The ACCC report also identified ongoing operational concerns that have diminished supply chain efficiency.

“The legislative soup of complex regulation, overlapping agency administration and undue red tape governing our ports has curbed their productivity. If our ports aren’t internationally competitive, our post-pandemic recovery is at risk,” Mr McKellar said.

“With over 30 agencies and 200 legislative mechanisms governing the operation of international trade, it is no wonder that we have some of the most sluggish ports in the world. It is vital that federal and state governments reform Australia’s international trade regime to streamline these constraints.”

Mr McKellar also pointed out that port privatisations have produced near monopoly conditions.

“The freight and logistics systems that move goods to and from the ports are similarly constrained. Governments must ensure that a viable system is maintained to ensure Australian exports remain competitive in international markets,” he said.

“It is crucial that Australia is an efficient and attractive place to do business.
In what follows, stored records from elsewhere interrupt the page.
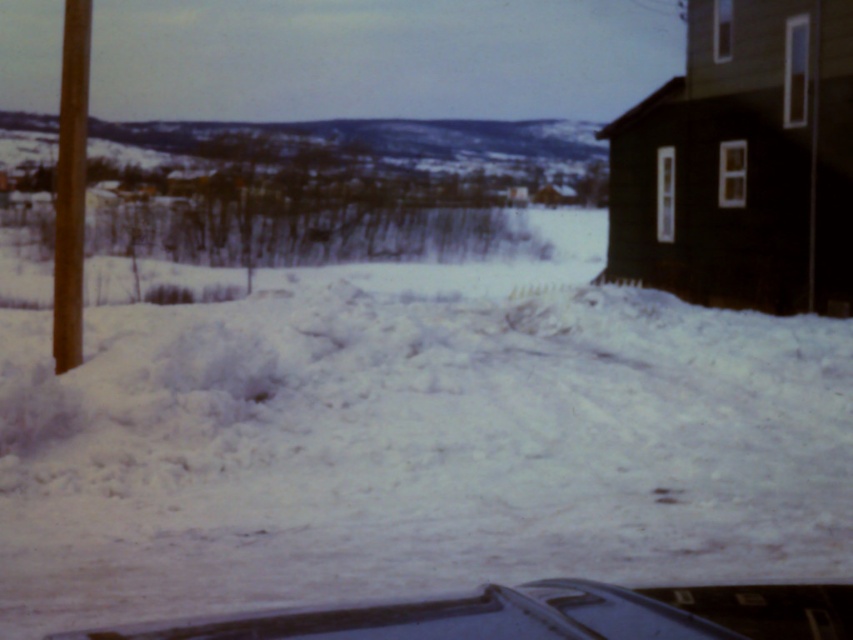 Who is more forward, (759, 611) or (80, 10)?

Point (759, 611) is more forward.

How distant is shiny black car at lower center from brown wooden pole at left?

They are 11.78 meters apart.

At what (x,y) coordinates should I click in order to perform the action: click on shiny black car at lower center. Please return your answer as a coordinate pair (x, y). Looking at the image, I should click on (544, 616).

Does white fluffy snow at center have a greater width compared to shiny black car at lower center?

Indeed, white fluffy snow at center has a greater width compared to shiny black car at lower center.

Can you confirm if white fluffy snow at center is smaller than shiny black car at lower center?

Incorrect, white fluffy snow at center is not smaller in size than shiny black car at lower center.

Does point (320, 550) lie in front of point (670, 621)?

No.

The height and width of the screenshot is (640, 853). In order to click on white fluffy snow at center in this screenshot , I will do `click(415, 440)`.

Who is lower down, white fluffy snow at center or brown wooden pole at left?

white fluffy snow at center is below.

The image size is (853, 640). Describe the element at coordinates (415, 440) in the screenshot. I see `white fluffy snow at center` at that location.

Between point (166, 352) and point (67, 266), which one is positioned behind?

Point (67, 266)

Find the location of a particular element. The width and height of the screenshot is (853, 640). white fluffy snow at center is located at coordinates (415, 440). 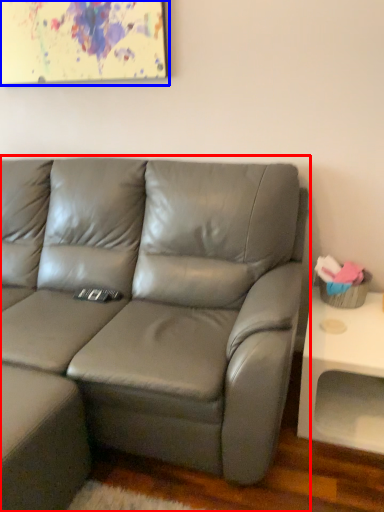 Question: Which object appears closest to the camera in this image, studio couch (highlighted by a red box) or picture frame (highlighted by a blue box)?

Choices:
 (A) studio couch
 (B) picture frame

Answer: (A) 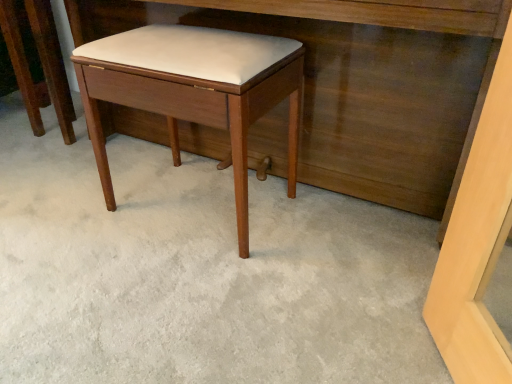 The width and height of the screenshot is (512, 384). I want to click on vacant area situated to the left side of matte wood stool at center, so click(73, 209). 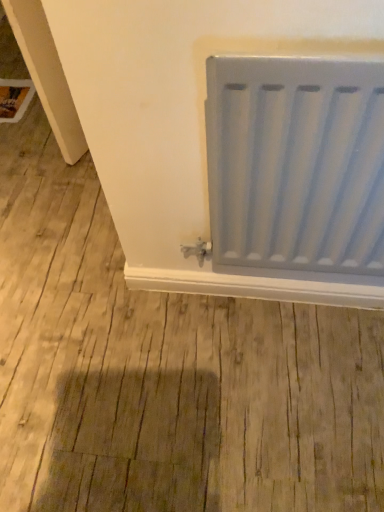 Where is `vacant region under satin white radiator at right (from a real-world perspective)`? This screenshot has height=512, width=384. vacant region under satin white radiator at right (from a real-world perspective) is located at coordinates (269, 313). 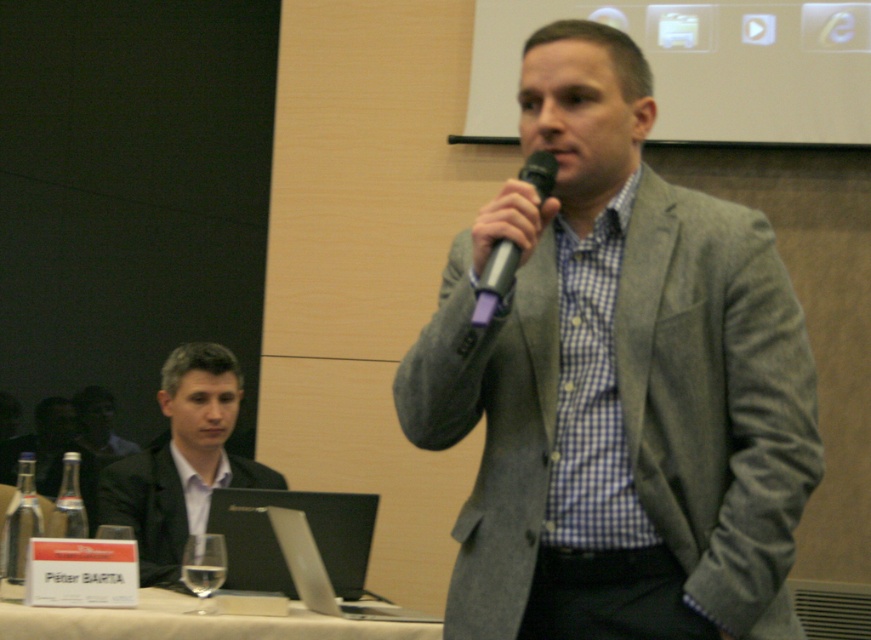 Question: Estimate the real-world distances between objects in this image. Which object is closer to the gray woolen blazer at center?

Choices:
 (A) silver metallic microphone at center
 (B) black matte laptop at lower center
 (C) white glossy table at lower center
 (D) black glossy suit at left

Answer: (A)

Question: Considering the relative positions of silver metallic laptop at lower center and silver metallic microphone at center in the image provided, where is silver metallic laptop at lower center located with respect to silver metallic microphone at center?

Choices:
 (A) below
 (B) above

Answer: (A)

Question: Where is gray woolen blazer at center located in relation to black matte laptop at lower center in the image?

Choices:
 (A) left
 (B) right

Answer: (B)

Question: Among these points, which one is farthest from the camera?

Choices:
 (A) (647, 282)
 (B) (490, 273)
 (C) (295, 561)

Answer: (C)

Question: Can you confirm if white glossy table at lower center is thinner than silver metallic microphone at center?

Choices:
 (A) yes
 (B) no

Answer: (B)

Question: Among these points, which one is farthest from the camera?

Choices:
 (A) (181, 451)
 (B) (147, 616)
 (C) (740, 236)

Answer: (A) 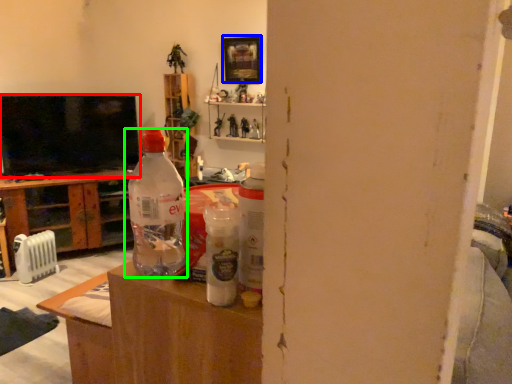 Question: Estimate the real-world distances between objects in this image. Which object is closer to television (highlighted by a red box), picture frame (highlighted by a blue box) or bottle (highlighted by a green box)?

Reforming our ports and the regulatory systems that constrain them will be instrumental in driving our post-pandemic recovery.”

Meanwhile, Shipping Australia welcomed the publication of the ACCC report; it said it largely validates “everything Shipping Australia has been saying for the last 24 months”.

“We are pleased to see that the ACCC acknowledges that the current supply crisis is really a port-related crisis, especially in the matters of port congestion and industrial relations,” SAL said.

“Australian crane rates are of course extremely important, we have ourselves just produced a thought-leadership analysis on this exact subject, but we are very pleased that the ACCC has in the current edition of the report expanded its scope beyond crane rates and into overall port productivity.”

Shipping Australia also said it was pleased that the commission has noted the World Bank/I.H.S. Markit report on comparable port performance.

“This extremely important report did, for the first time, throw a clear and shining light on the murky world of port performance,” Shipping Australia said.

“It is time for those who are responsible for port governance both to take notice – and to act to improve.”

Shipping Australia noted that the report shines a spotlight on waterfront industrial relations and how this has hampered the ongoing development of the Australian economy.

“Australia continues to be plagued with industrial relations issues and it is long past time for the federal government to recognise the essential and vital nature of the waterfront and to take steps to ensure that unions cannot take Australia hostage ever again,” the organisation said.